Coronavirus pandemic: Pakistan to extend lockdown for 2 more weeks as death toll reaches 31

Workers from a local non-governmental group, Green Inspire Foundation, stand alert during a government-imposed nationwide lockdown as a preventive measure against the COVID-19 coronavirus, on the outskirts of Islamabad on March 31, 2020.  (Photo: AFP)


The Pakistan government on Wednesday decided to extend the ongoing lockdown for another two weeks until April 14 to contain the spread of novel coronavirus in the country, according to the report.

The announcement has been made by Federal Minister for Planning and Development Asad Umar after a meeting of National Coordination Committee (NCC) on COVID-19, The Express Tribune reported.

Umar said the forum will soon meet again to decide whether to relax or increase the restrictions.

The Minister said that stranded overseas Pakistanis will be brought back to the country in a special Pakistan International Airlines (PIA) flight on April 4.

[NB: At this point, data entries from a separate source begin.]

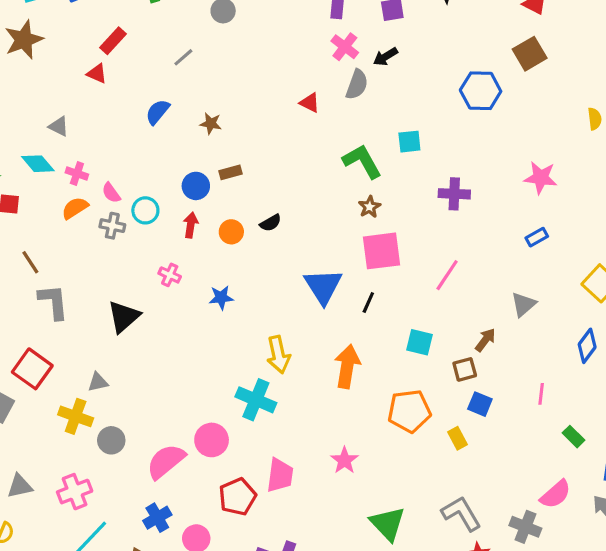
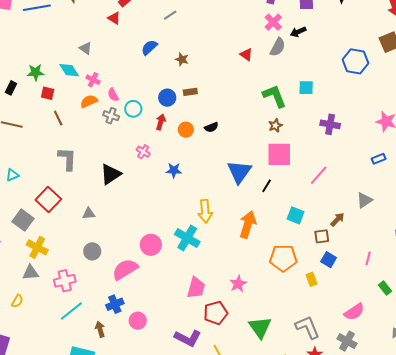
brown line: (30, 262) -> (58, 118), moved
yellow cross: (76, 416) -> (37, 247), moved
pink circle: (212, 440) -> (151, 245), moved
pink semicircle: (556, 494) -> (354, 312), moved
red pentagon: (237, 497) -> (216, 313), moved

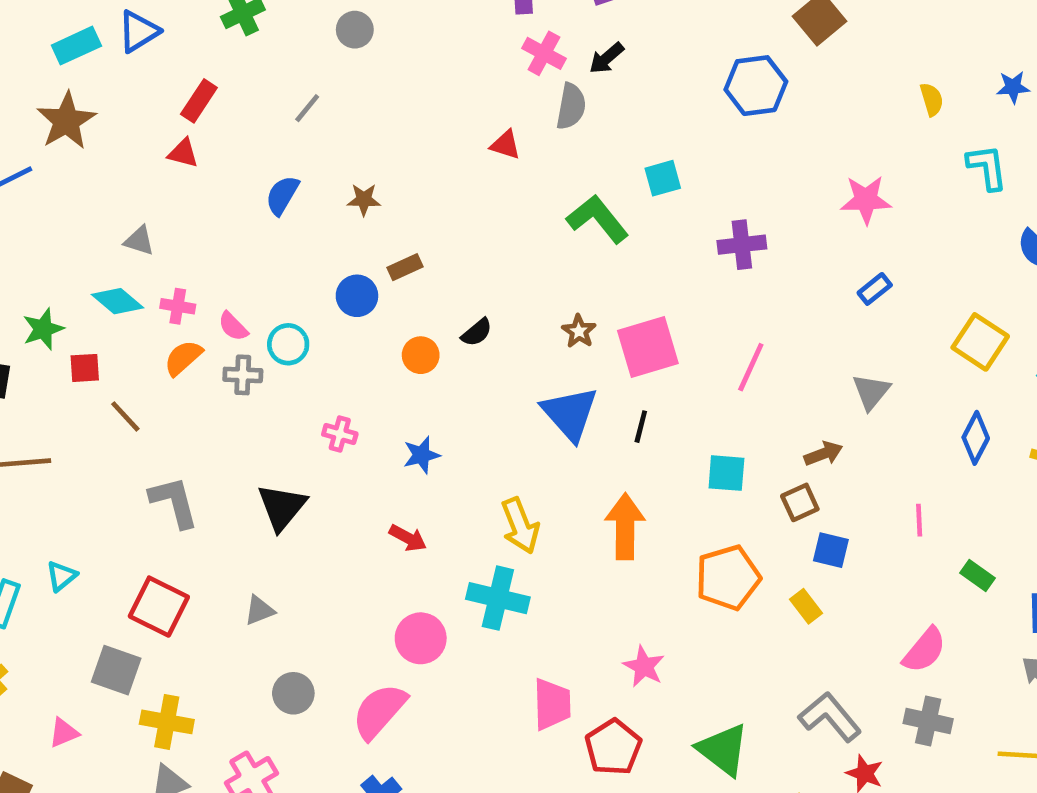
red arrow: (161, 122) -> (408, 538), moved, turned 119
brown star: (275, 125) -> (579, 331), moved
brown arrow: (337, 219) -> (823, 454), turned 42

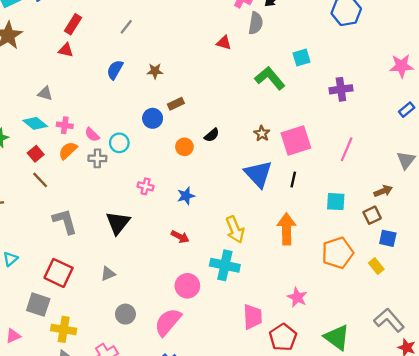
red square: (85, 368) -> (36, 154), moved, turned -35

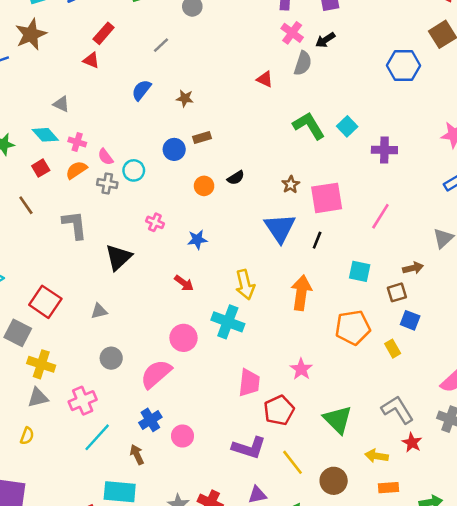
cyan square: (301, 57) -> (347, 126), moved, turned -36
brown line: (40, 180) -> (26, 205), moved
gray L-shape: (65, 221) -> (75, 225), moved

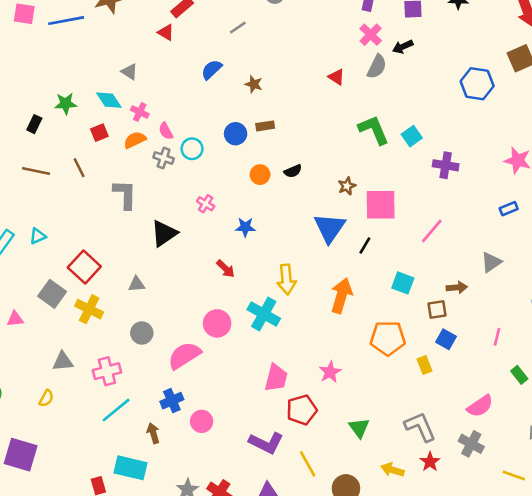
yellow cross: (41, 364) -> (89, 309), moved
green triangle: (338, 420) -> (359, 428), size x0.7

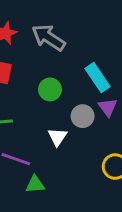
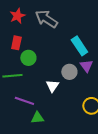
green circle: (50, 89) -> (28, 58), moved

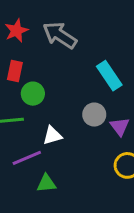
purple triangle: (86, 66) -> (120, 127), moved
white triangle: (52, 86) -> (52, 135), moved, turned 40
purple line: (24, 101) -> (27, 158), turned -42

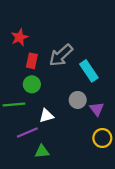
gray arrow: (60, 35) -> (61, 55), moved, turned -75
red rectangle: (15, 71) -> (32, 61), moved

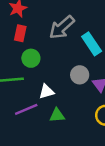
red rectangle: (32, 61) -> (20, 33), moved
green triangle: (42, 151) -> (57, 115), moved

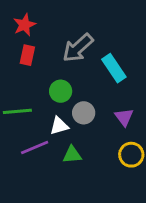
green circle: (31, 58) -> (61, 91), moved
gray circle: (80, 75) -> (84, 113), moved

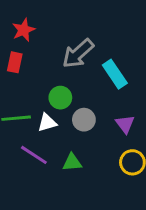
red rectangle: (27, 55) -> (15, 62), moved
white triangle: (59, 126) -> (47, 123), moved
purple line: (35, 147) -> (34, 155), turned 56

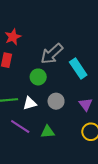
green circle: (60, 98) -> (38, 77), moved

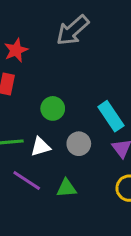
gray arrow: (52, 54) -> (73, 30), moved
cyan rectangle: (78, 69) -> (111, 116), moved

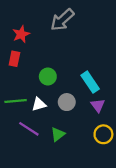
green triangle: (67, 188) -> (58, 134), turned -32

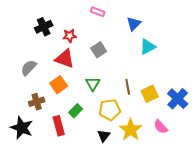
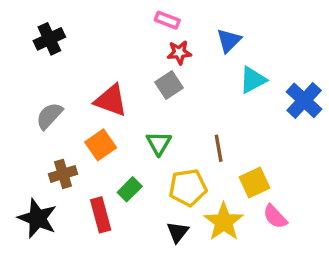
black cross: (44, 27) -> (49, 39), moved
red star: (70, 36) -> (179, 53), moved
yellow square: (150, 94) -> (254, 182), moved
blue cross: (178, 99) -> (304, 100), moved

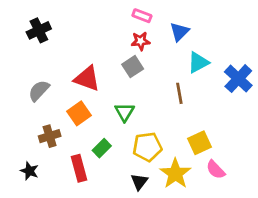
pink rectangle: (167, 20) -> (142, 16), moved
brown line: (219, 148) -> (179, 93), moved
black star: (37, 218) -> (29, 171), size x0.6

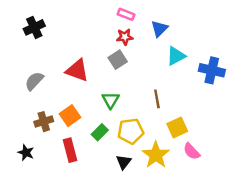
blue cross: (238, 79) -> (212, 70), turned -30
brown line: (179, 93) -> (157, 99), moved
orange square: (79, 113) -> (70, 116), moved
green rectangle: (102, 148) -> (100, 132), moved

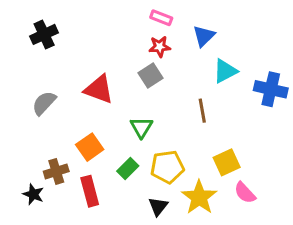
brown line: (157, 99) -> (202, 111), moved
brown cross: (44, 122) -> (56, 171), moved

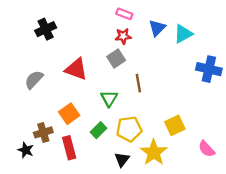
black cross: (44, 34) -> (46, 29), moved
cyan triangle: (225, 71) -> (183, 34), moved
brown line: (202, 111) -> (138, 83), moved
pink semicircle: (245, 193) -> (207, 149), moved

The death toll climbed to 31 from the deadly novel Coronavirus, while number of people infected reached 2238.

Khyber Pakhtunkhwa has confirmed 23 more cases of the novel coronavirus, according to a report issued by the provincial health department.

Reports of the lack of adequate screening procedures and squalid living conditions at the quarantine camps at the Taftan border crossing with Iran have raised concerns about the surge in the number of infections.

According to The News International, Prime Minister Imran Khan has said that “people are treating coronavirus patients like ‘criminals’ and reiterated that only the old and the weak needed to be hospitalized in case they contracted the infection”.

Khan further said “Coronavirus will be confronted by the force of faith” and announced government measures to contain the virus.

Pakistani media cited Jamaat-i-Islami’s general-secretary Liaqat Baloch as saying that the Prime Minister is “confused” over whether or not to impose a lockdown in the country.

The coronavirus COVID-19 pandemic infected 905,279 people worldwide and increased the death toll to 45,371 on Wednesday even as the head of the United Nations has described this crisis as humanity’s worst since World War II.

The US has recorded the highest numbers of cases worldwide at 199,092 including 4,361 deaths. Italy has a total of 110,574 positive cases including 13,155 deaths, the highest fatalities globally. Spain followed Italy with 102,136 cases and 9,053 deaths.